We thank Dr. Daungsupawong and Dr. Wiwanitkit for their important comments1 related to our study.2 We agree that inter-operator agreement is crucial in evaluating the results of the presented study, which tests the application of lung ultrasound (LUS) in robust multicenter pragmatic research. In a previous paper, Lerchbaumer et al. documented moderate concordance (κ = 0.41) in inter-observer agreement for the overall LUS score in a small cohort of COVID-19 patients. Interestingly, there was a significant discrepancy for score 1, while higher coefficients for inter- and intra-operator concordance were reported for the other LUS scores (2 and 3), as well as for subpleural consolidations and air bronchograms.3
Therefore, the generalizability of the results inevitably reflects the quality of the LUS assessment. Consequently, we included only expert clinicians trained according to the recommendations of the Italian Society of Ultrasonography in Medicine and Biology.

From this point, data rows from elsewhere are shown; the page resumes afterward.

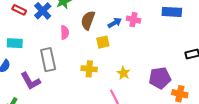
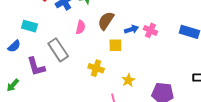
gray rectangle: (48, 60) -> (58, 50), turned -35

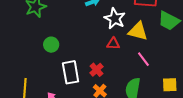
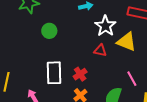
green circle: (51, 45) -> (49, 31), moved
pink line: (143, 59) -> (132, 79), moved

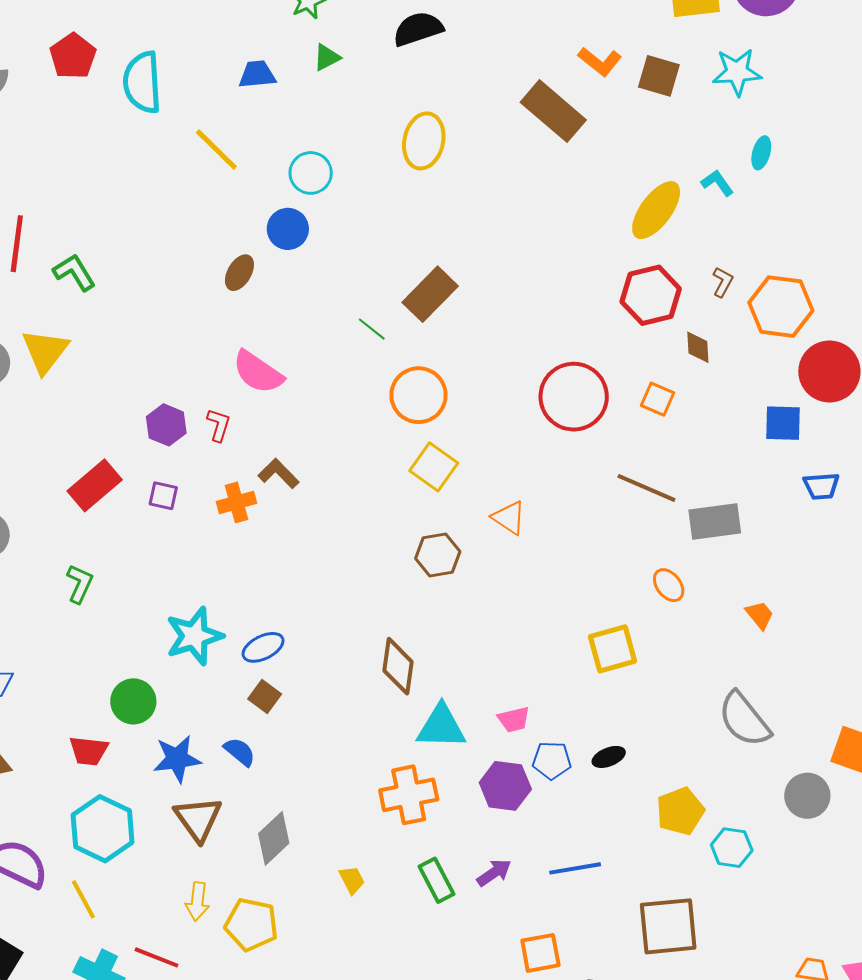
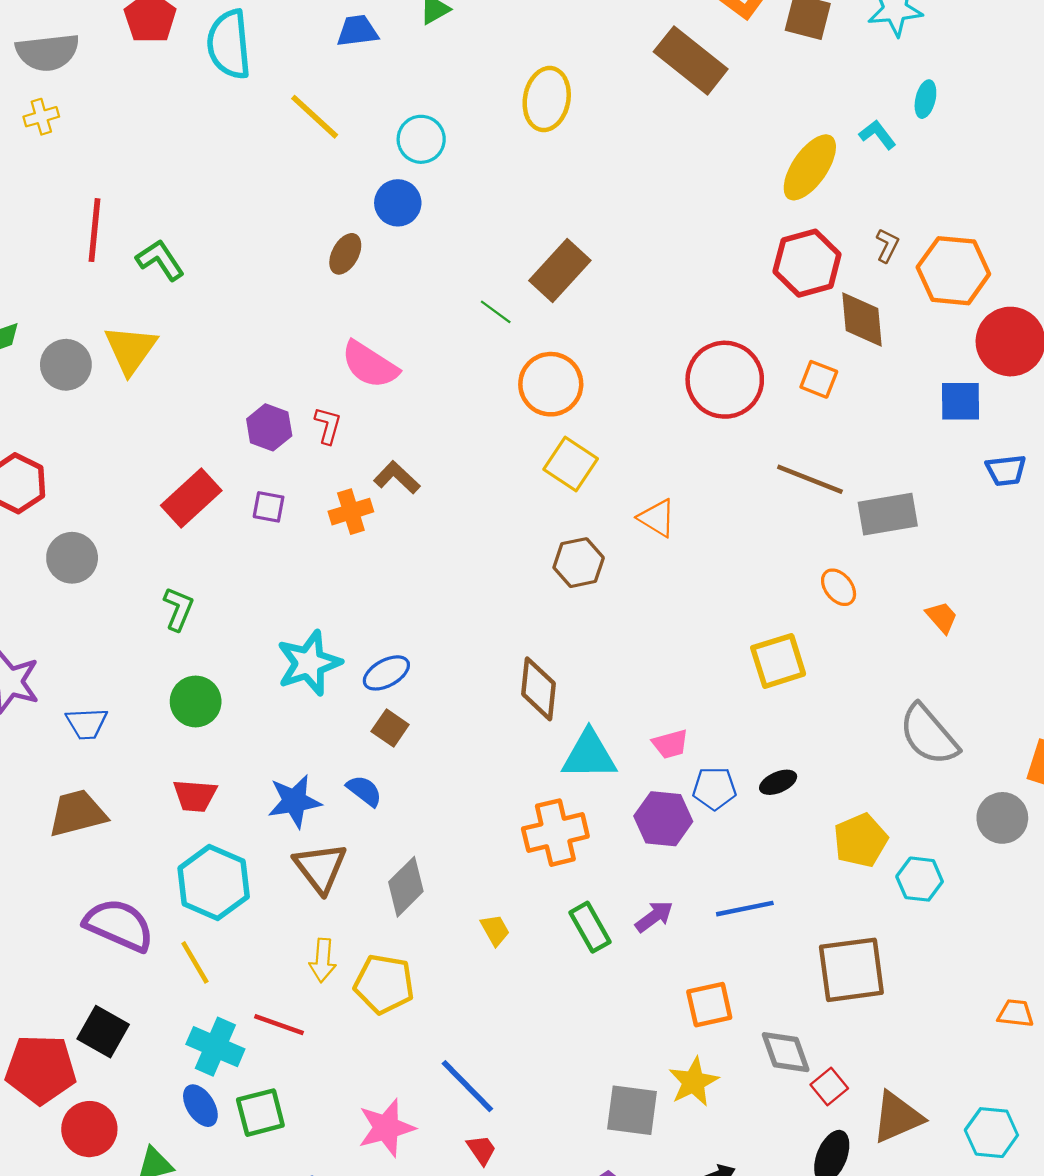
brown diamond: (698, 347) -> (862, 319), size x1.6
green circle: (133, 701) -> (196, 701), moved

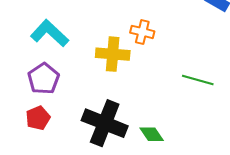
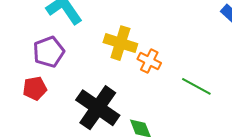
orange cross: (142, 32) -> (149, 61), moved

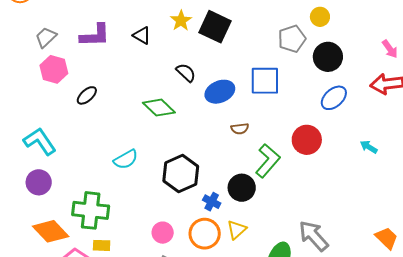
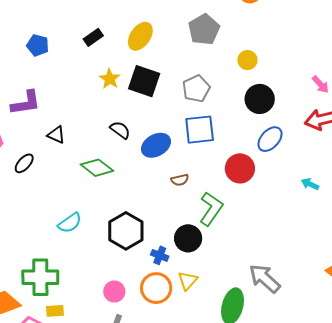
black triangle: (142, 36) -> (56, 135), moved
gray pentagon: (292, 39) -> (196, 89), moved
red circle: (307, 140) -> (240, 168), moved

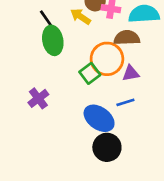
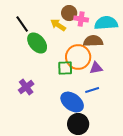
black line: (48, 21) -> (22, 24), moved
green ellipse: (53, 40) -> (37, 43), turned -30
green square: (90, 73) -> (65, 68), turned 35

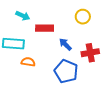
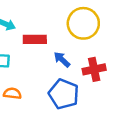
yellow circle: (83, 17) -> (83, 23), size x1.6
orange semicircle: (28, 62) -> (12, 93), moved

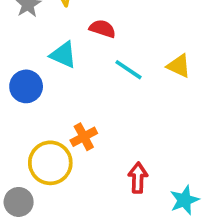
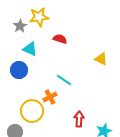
cyan triangle: (63, 55) -> (30, 49), moved
cyan line: (129, 70) -> (64, 80), moved

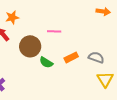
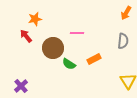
orange arrow: (103, 11) -> (126, 13), turned 112
gray semicircle: (96, 57) -> (123, 41), moved, turned 77

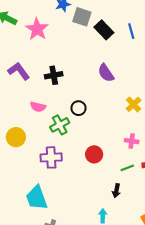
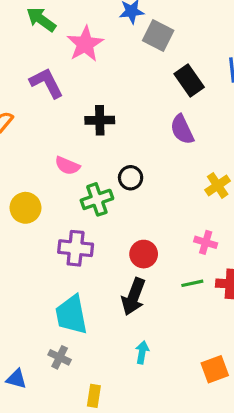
black rectangle: (104, 30) -> (189, 80), moved
purple L-shape: (19, 71) -> (46, 83), moved
black arrow: (116, 191) -> (133, 297), moved, size x1.6
cyan trapezoid: (37, 198) -> (71, 315), moved

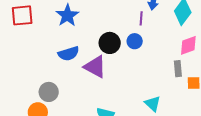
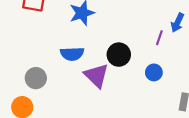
blue circle: (135, 41) -> (154, 72), moved
gray circle: (49, 92) -> (36, 78), moved

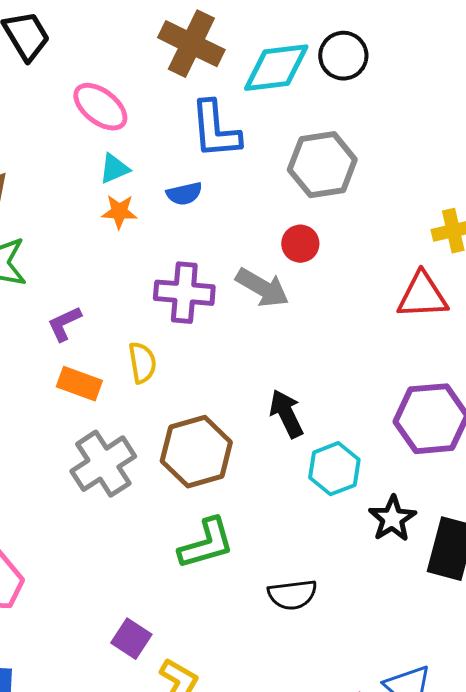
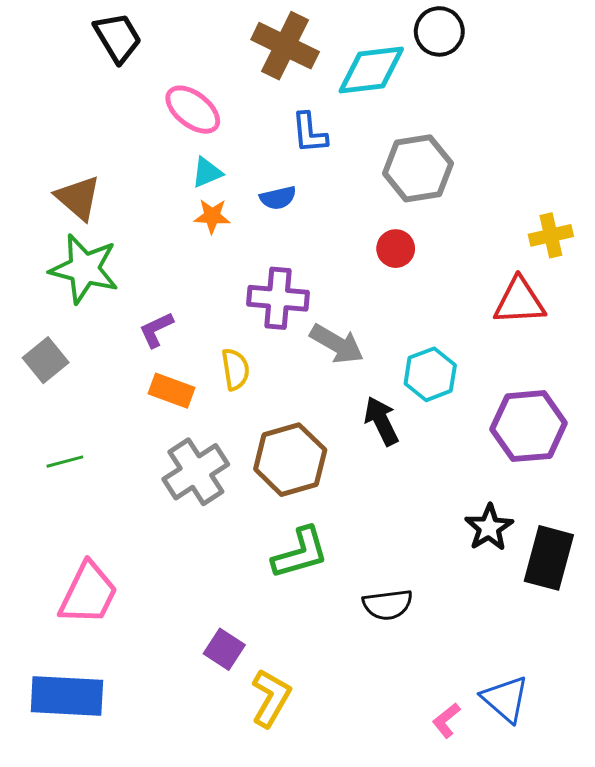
black circle: (343, 56) -> (439, 31), moved
blue L-shape: (215, 130) -> (309, 133), size x0.7
gray arrow: (262, 288) -> (337, 344), moved
cyan hexagon: (334, 469) -> (430, 374), moved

Additionally, doubtful LUS clips were collected and collegially debated, as reported in our manuscript. We also recognize that various LUS protocols have been widely reported, which limits the interpretation of published data. In our study, we selected a 12-field protocol, which has been shown to be an adequate trade-off in a previous paper including COVID-19 and post-COVID-19 patients.4 This protocol was used to validate the previous results with robust statistical methods in pragmatic multicenter research, ultimately offering proof of concept for the LUS data validation. These data also documented that the baseline LUS score is an easy and reproducible tool independently associated with adverse outcomes after adjusting for clinical and laboratory parameters. This suggests that, despite COVID-19 pneumonia exhibiting different clinical and radiological phenotypes, LUS evaluation could potentially allow prognostic quantification for COVID-19 patients.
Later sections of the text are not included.